Short answer—yes. Do you think we would let it happen if we thought it wasn’t? I get this question a lot when I describe methods of birth control that may result in little to no period. “Isn’t that unhealthy? Doesn’t your body need to shed the uterine lining?”. It IS unhealthy if you are not on any form of hormonal birth control. However, under the influence of hormones from birth control pills, implants, IUDs, shots (you name it…), it is completely fine! So how is this the case? It’s slightly complicated, but let’s try and break it down.

  1. How? Birth control helps to prevent a uterine lining from growing. That’s part of how it works! Fertilized eggs want a comfy lining to call home. But without a desirable nesting spot, this is hard to do (and can help prevent an unwanted pregnancy). With the hormones used in birth control (either a combined estrogen and progesterone, or progesterone alone) the uterine lining is kept thin. A thin lining means… you guessed it, nothing to shed. So why do I have a period on birth control pills? Well, in our world, birth control “periods” are not quite the same as a natural period. In fact, we even have a different name for them. We call them “withdrawal bleeds”. These withdrawal bleeds occur because of a lack of hormone. Those different colored pills at the end of your pack? Those are hormone-free. When we take the hormones away, it sends a signal to your body that it’s time for a period. As a result, a “withdrawal bleed” occurs. Many women on birth control pills experience shorter, lighter periods (thank you, thinner uterine lining!) and sometimes no period at all, even with the hormone-free pills. This is ok! There just isn’t a lining there for it to shed. The second we take birth control out of the picture (excluding the depo-provera injection) your body resumes business as usual. A lining grows, a pregnancy doesn’t occur (but can, so be aware!), and a period follows.

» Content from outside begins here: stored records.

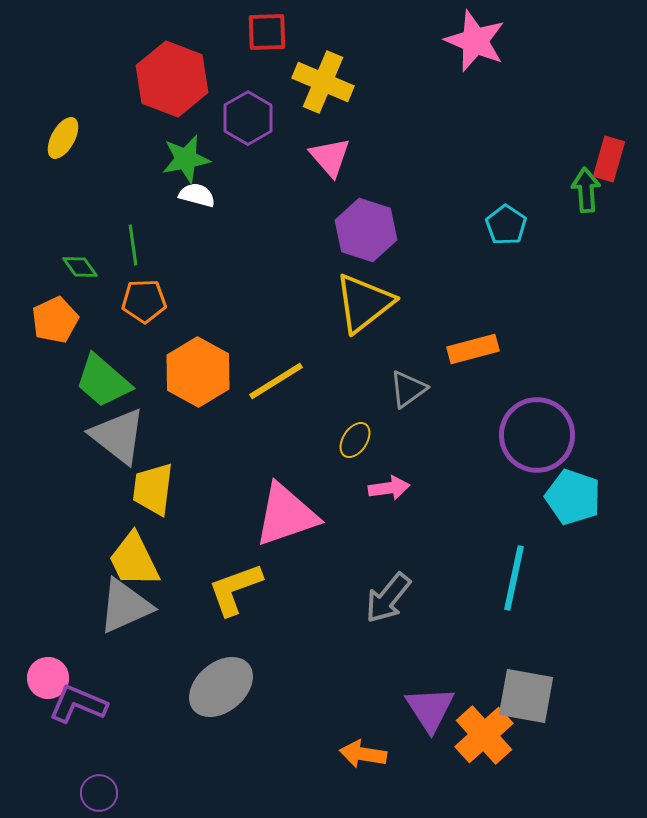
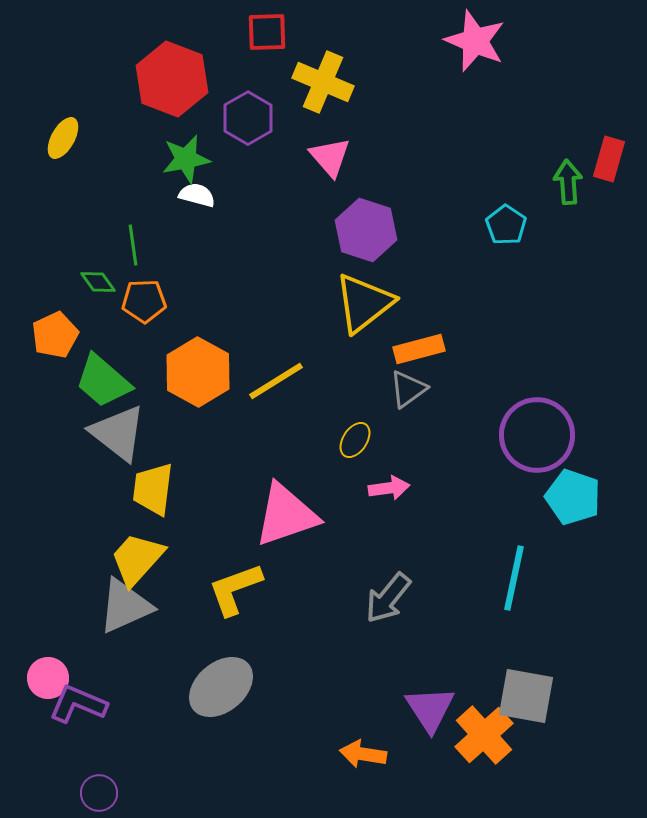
green arrow at (586, 190): moved 18 px left, 8 px up
green diamond at (80, 267): moved 18 px right, 15 px down
orange pentagon at (55, 320): moved 15 px down
orange rectangle at (473, 349): moved 54 px left
gray triangle at (118, 436): moved 3 px up
yellow trapezoid at (134, 560): moved 3 px right, 1 px up; rotated 68 degrees clockwise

  1. What about IUDs or other methods where you don’t have a withdrawal bleed? These methods are progesterone-only methods. Meaning there is no estrogen in them. Estrogen is a hormone that causes growth of the uterine lining, while progesterone keeps the lining in check (and helps it to shed). Remove the extra estrogen from the picture and… the progesterone wins this battle. With more progesterone in play, the lining of the uterus stays thin. And with IUDs (or implants), there is no removing of the extra hormone. That sucker is in there (which is a good thing!!). And again, this is all part of the magic of how birth control works. A thin lining means no comfy home for a fertilized egg. It also means no period. So we’ll chalk it up as a win-win.

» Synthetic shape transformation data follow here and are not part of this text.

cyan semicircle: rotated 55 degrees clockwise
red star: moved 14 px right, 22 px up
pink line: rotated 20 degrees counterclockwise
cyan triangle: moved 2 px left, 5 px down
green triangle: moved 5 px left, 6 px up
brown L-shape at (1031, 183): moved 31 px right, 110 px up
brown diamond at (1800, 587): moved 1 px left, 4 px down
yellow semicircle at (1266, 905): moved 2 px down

I hope this answered some questions as to why it is OK to have no period while on hormonal birth control. Again, if you are not on any birth control and are not having a period, you need to be evaluated by your health care provider. What I write is not intended to be medical advice and should not be taken as so. Always, always discuss your questions and concerns with your OB/GYN. They know you and your individual concerns and can always give you the proper advice.